American Stock Exchange-listed blank cheque firm India Globalization Capital (IGC), that owns stake in infrastructure and materials companies operating in India, has reduced stake in one of the portfolio companies by eliminating a previous debt taken from the firm to focus on its other subsidiary.
IGC has reduced stake in Sricon from 63% to 22% and has said it will look to exit the company in the future while concentrating on its other firm Techni Bharathi Ltd (TBL) where also it owns a majority stake.
The transaction is more of an accounting work. IGC had, in March 2008 bought 63% of Sricon for $30 million and subsequently borrowed approximately $17.9 million from the company. It has now eliminated the debt to Sricon and proportionately reduced ownership in the company.
Post restructuring, IGC’s balance sheet will have total assets of approximately $36 million against total liabilities of approximately $12.5 million including $5.1 million in interest bearing debt.
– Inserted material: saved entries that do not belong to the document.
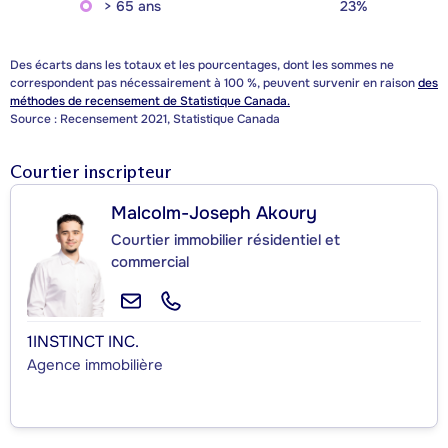
> 65 ans
23%
Des écarts dans les totaux et les pourcentages, dont les sommes ne
correspondent pas nécessairement à 100 %, peuvent survenir en raison
des
méthodes de recensement de Statistique Canada.
Source : Recensement 2021, Statistique Canada
Courtier inscripteur
Malcolm-Joseph Akoury
Courtier immobilier résidentiel et
commercial
1INSTINCT INC.
Agence immobilière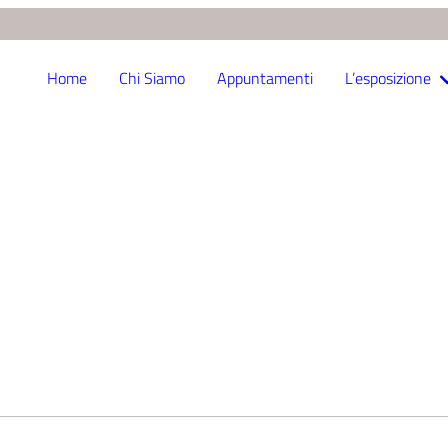
Home
Chi Siamo
Appuntamenti
L’esposizione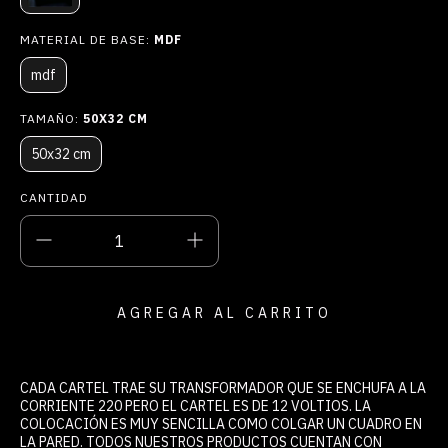
MATERIAL DE BASE:
MDF
mdf
TAMAÑO:
50X32 CM
50x32 cm
CANTIDAD
CADA CARTEL TRAE SU TRANSFORMADOR QUE SE ENCHUFA A LA
CORRIENTE 220 PERO EL CARTEL ES DE 12 VOLTIOS. LA
COLOCACIÓN ES MUY SENCILLA COMO COLGAR UN CUADRO EN
LA PARED. TODOS NUESTROS PRODUCTOS CUENTAN CON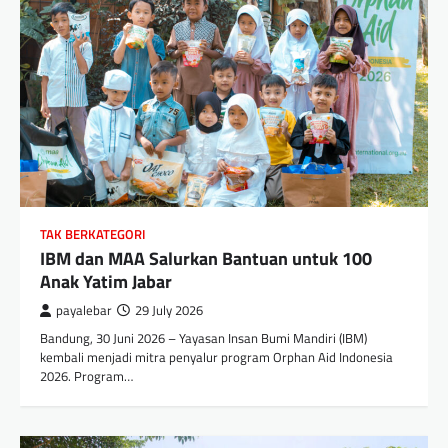
TAK BERKATEGORI
IBM dan MAA Salurkan Bantuan untuk 100
Anak Yatim Jabar
payalebar
29 July 2026
Bandung, 30 Juni 2026 – Yayasan Insan Bumi Mandiri (IBM)
kembali menjadi mitra penyalur program Orphan Aid Indonesia
2026. Program…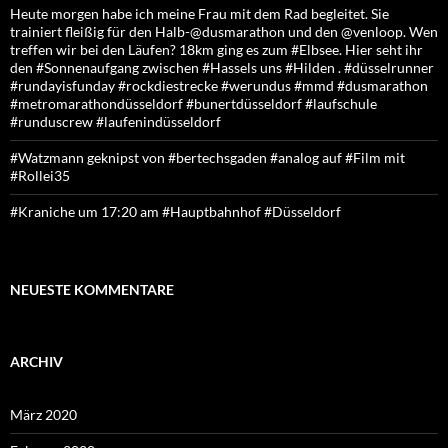
Heute morgen habe ich meine Frau mit dem Rad begleitet. Sie
trainiert fleißig für den Halb-@dusmarathon und den @venloop. Wen
treffen wir bei den Läufen? 18km ging es zum #Elbsee. Hier seht ihr
den #Sonnenaufgang zwischen #Hassels uns #Hilden . #düsselrunner
#rundayisfunday #rockdiestrecke #werundus #mmd #dusmarathon
#metromarathondüsseldorf #bunertdüsseldorf #laufschule
#runduscrew #laufenindüsseldorf
#Watzmann geknipst von #bertechsgaden #analog auf #Film mit
#Rollei35
#Kraniche um 17:20 am #Hauptbahnhof #Düsseldorf
NEUESTE KOMMENTARE
ARCHIV
März 2020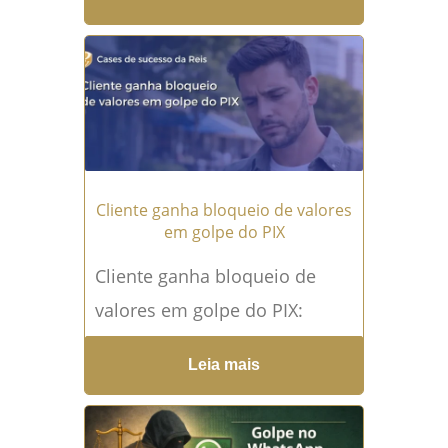
sempre a mesma: urgência,
pressão e,...
Leia mais →
Cliente ganha bloqueio de valores
em golpe do PIX
Cliente ganha bloqueio de
valores em golpe do PIX:
entenda o caso O golpe do PIX
Leia mais
tem se tornado uma das
maiores...
Leia mais →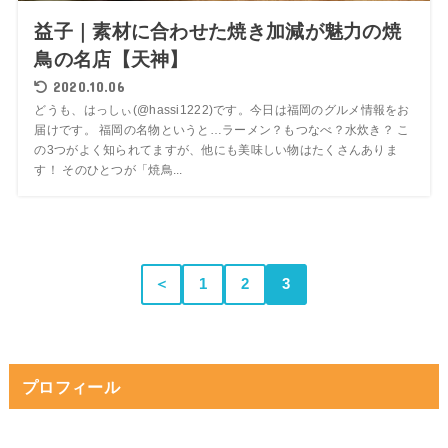
益子｜素材に合わせた焼き加減が魅力の焼
鳥の名店【天神】
2020.10.06
どうも、はっしぃ(@hassi1222)です。今日は福岡のグルメ情報をお
届けです。 福岡の名物というと…ラーメン？もつなべ？水炊き？ こ
の3つがよく知られてますが、他にも美味しい物はたくさんありま
す！ そのひとつが「焼鳥...
＜
1
2
3
プロフィール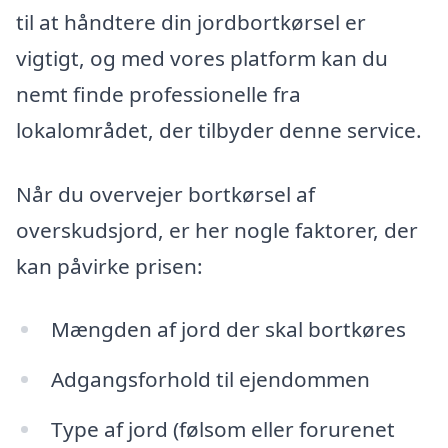
til at håndtere din jordbortkørsel er
vigtigt, og med vores platform kan du
nemt finde professionelle fra
lokalområdet, der tilbyder denne service.
Når du overvejer bortkørsel af
overskudsjord, er her nogle faktorer, der
kan påvirke prisen:
Mængden af jord der skal bortkøres
Adgangsforhold til ejendommen
Type af jord (følsom eller forurenet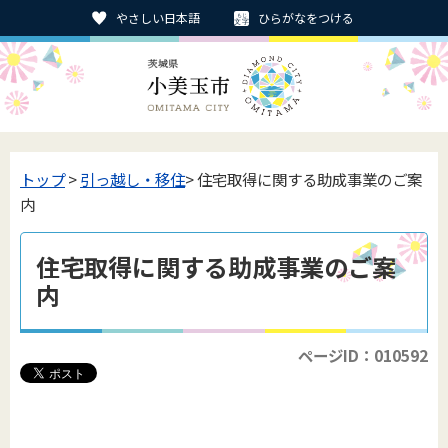
やさしい日本語
ひらがなをつける
トップ
>
引っ越し・移住
> 住宅取得に関する助成事業のご案
内
住宅取得に関する助成事業のご案
内
ページID：010592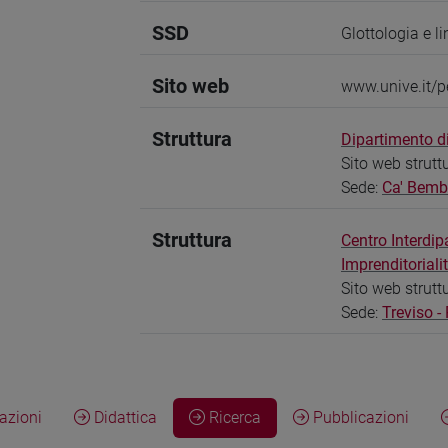
SSD
Glottologia e l
Sito web
www.unive.it/p
Struttura
Dipartimento di
Sito web strutt
Sede:
Ca' Bem
Struttura
Centro Interdip
Imprenditoriali
Sito web strutt
Sede:
Treviso -
zioni
Didattica
Ricerca
Pubblicazioni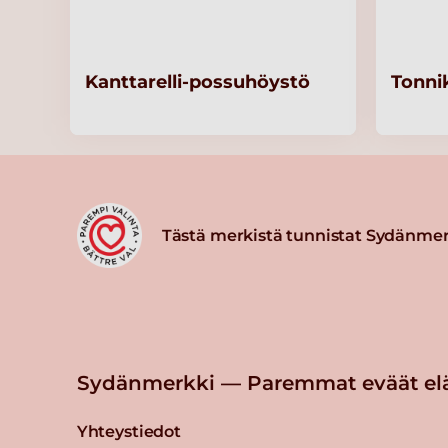
Kanttarelli-possuhöystö
Tonni
Tästä merkistä tunnistat Sydänmer
Sydänmerkki — Paremmat eväät el
Yhteystiedot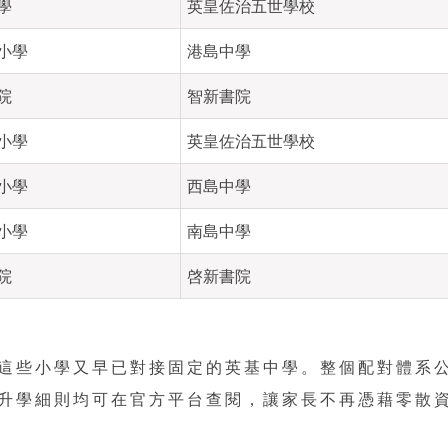
學
英皇佐治五世學校
小學
港島中學
院
智新書院
小學
英皇佐治五世學校
小學
西島中學
小學
南島中學
院
啓新書院
這些小學又早已對接固定的英基中學。整個配對體系
升學細則均可在官方平台查閱，讓家長不再憑藉零散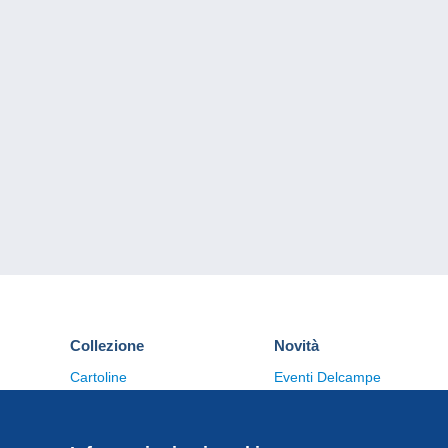
Collezione
Novità
Cartoline
Eventi Delcampe
Francobolli
Concorso
Monete & Banconote
Altre collezioni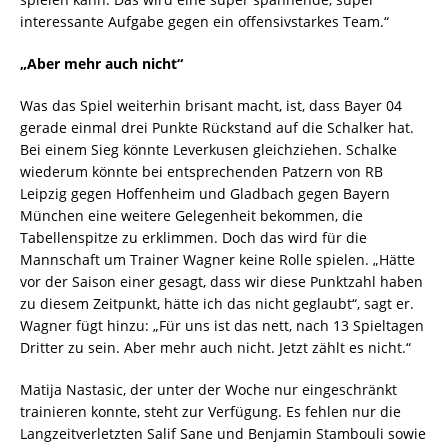
interessante Aufgabe gegen ein offensivstarkes Team.“
„Aber mehr auch nicht“
Was das Spiel weiterhin brisant macht, ist, dass Bayer 04
gerade einmal drei Punkte Rückstand auf die Schalker hat.
Bei einem Sieg könnte Leverkusen gleichziehen. Schalke
wiederum könnte bei entsprechenden Patzern von RB
Leipzig gegen Hoffenheim und Gladbach gegen Bayern
München eine weitere Gelegenheit bekommen, die
Tabellenspitze zu erklimmen. Doch das wird für die
Mannschaft um Trainer Wagner keine Rolle spielen. „Hätte
vor der Saison einer gesagt, dass wir diese Punktzahl haben
zu diesem Zeitpunkt, hätte ich das nicht geglaubt“, sagt er.
Wagner fügt hinzu: „Für uns ist das nett, nach 13 Spieltagen
Dritter zu sein. Aber mehr auch nicht. Jetzt zählt es nicht.“
Matija Nastasic, der unter der Woche nur eingeschränkt
trainieren konnte, steht zur Verfügung. Es fehlen nur die
Langzeitverletzten Salif Sane und Benjamin Stambouli sowie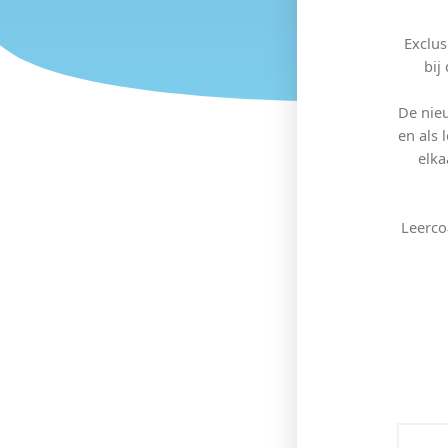
Exclus
bij
De nieu
en als
elka
Leerco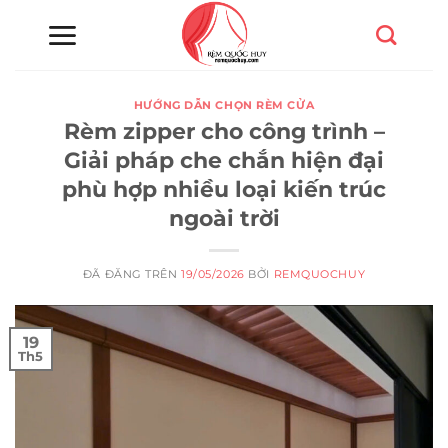
Chuyển
đến
nội
dung
HƯỚNG DẪN CHỌN RÈM CỬA
Rèm zipper cho công trình –
Giải pháp che chắn hiện đại
phù hợp nhiều loại kiến trúc
ngoài trời
ĐÃ ĐĂNG TRÊN
19/05/2026
BỞI
REMQUOCHUY
19
Th5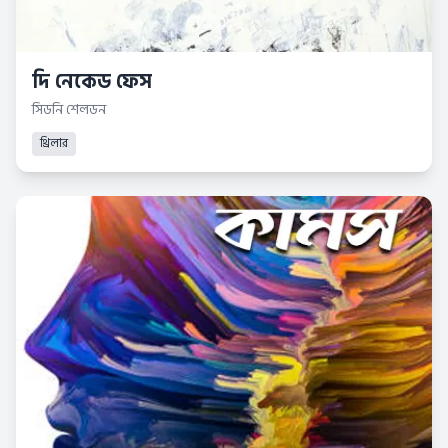
দি নেকেড ফেস
সিডনি শেলডন
থ্রিলার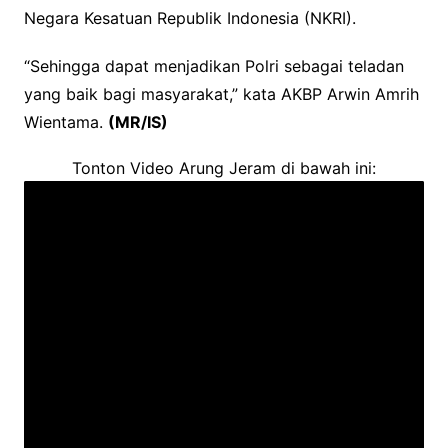
Negara Kesatuan Republik Indonesia (NKRI).
“Sehingga dapat menjadikan Polri sebagai teladan
yang baik bagi masyarakat,” kata AKBP Arwin Amrih
Wientama.
(MR/IS)
Tonton Video Arung Jeram di bawah ini: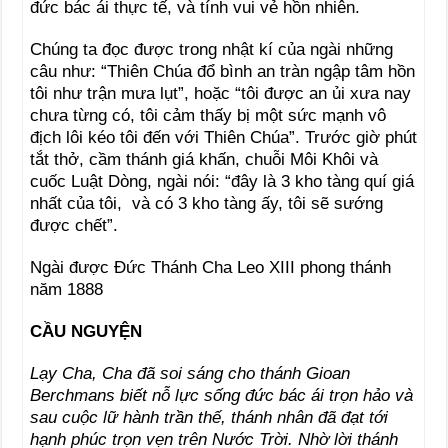
đức bác ái thực tế, và tính vui vẻ hồn nhiên.
Chúng ta đọc được trong nhật kí của ngài những
câu như: “Thiên Chúa đổ bình an tràn ngập tâm hồn
tôi như trận mưa lụt”, hoặc “tôi được an ủi xưa nay
chưa từng có, tôi cảm thấy bị một sức mạnh vô
địch lôi kéo tôi đến với Thiên Chúa”. Trước giờ phút
tắt thở, cầm thánh giá khấn, chuỗi Môi Khôi và
cuốc Luật Dòng, ngài nói: “đây là 3 kho tàng quí giá
nhất của tôi, và có 3 kho tàng ấy, tôi sẽ sướng
được chết”.
Ngài được Đức Thánh Cha Leo XIII phong thánh
năm 1888
CẦU NGUYỆN
Lạy Cha, Cha đã soi sáng cho thánh Gioan
Berchmans biết nỗ lực sống đức bác ái trọn hảo và
sau cuộc lữ hành trần thế, thánh nhân đã đạt tới
hạnh phúc trọn vẹn trên Nước Trời. Nhờ lời thánh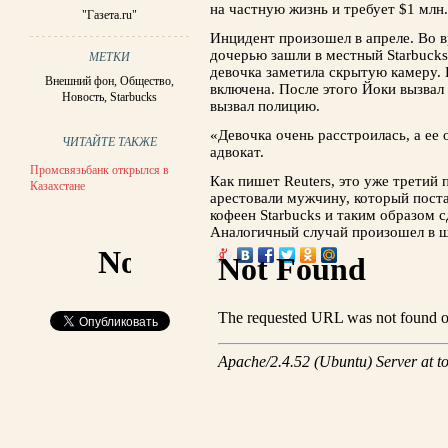
на частную жизнь и требует $1 млн.
"Газета.ru"
Инцидент произошел в апреле. Во 
дочерью зашли в местный Starbuck
МЕТКИ
девочка заметила скрытую камеру. 
Внешний фон
,
Общество
,
включена. После этого Йоки вызвал
Новость
,
Starbucks
вызвал полицию.
«Девочка очень расстроилась, а ее 
ЧИТАЙТЕ ТАКЖЕ
адвокат.
Промсвязьбанк открылся в
Как пишет Reuters, это уже третий 
Казахстане
арестовали мужчину, который пост
кофеен Starbucks и таким образом 
Аналогичный случай произошел в ш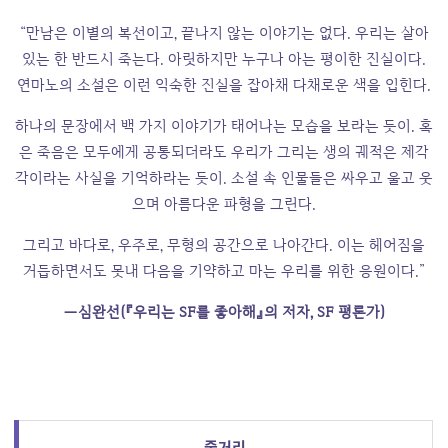
“만남은 이별의 복선이고, 끝나지 않는 이야기는 없다. 우리는 살아
있는 한 반드시 죽는다. 아릿하지만 누구나 아는 평이한 진실이다.
연마노의 소설은 이런 익숙한 진실을 잡아채 다채로운 색을 입힌다.
하나의 문장에서 백 가지 이야기가 태어나는 모습을 보라는 듯이. 혹
은 죽음은 모두에게 공통되더라도 우리가 그리는 생의 궤적은 제각
각이라는 사실을 기억하라는 듯이. 소설 속 인물들은 싸우고 울고 웃
으며 아름다운 파형을 그린다.
그리고 바다로, 우주로, 무형의 공간으로 나아간다. 이는 헤어짐을
거듭하면서도 못내 다음을 기약하고 마는 우리를 위한 응원이다.”
―심완선(『우리는 SF를 좋아해』의 저자, SF 평론가)
줄거리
Its book value at the end of the quarter ended December’09 (including the minority interest in Sricon) is approximately $23.5 or about $1.82 per basic share.
Maryland-based IGC has three core businesses: highway and heavy construction, mining & quarrying, and civil construction and engineering.
Ram Mukunda, CEO of Indian Globalization Capital, said in a statement, the plan for next 12 months is to focus on: executing construction business primarily through TBL to increase contracts for infrastructure build-out in India and pursue collection of claims for work done for TBL clients worth $22 million; increasing production from rock quarries and; leveraging shipping hub and logistics for the increasing sale of iron ore mined in India and shipped through its facilities to meet the growing demand in China.
For the third quarter of fiscal year 2010 ended December 31, 2009, IGC had total revenue of $5.9 million compared to $3.8 million in the year ago period (even as the Sricon’s business is not accounted for in the last quarter).
In the same period, IGC reported consolidated net loss of $6.2 million(inclusive of a one-time non-cash charge of $6 million), compared to a consolidated net loss of $2.3 million for the three months ended December 31, 2008.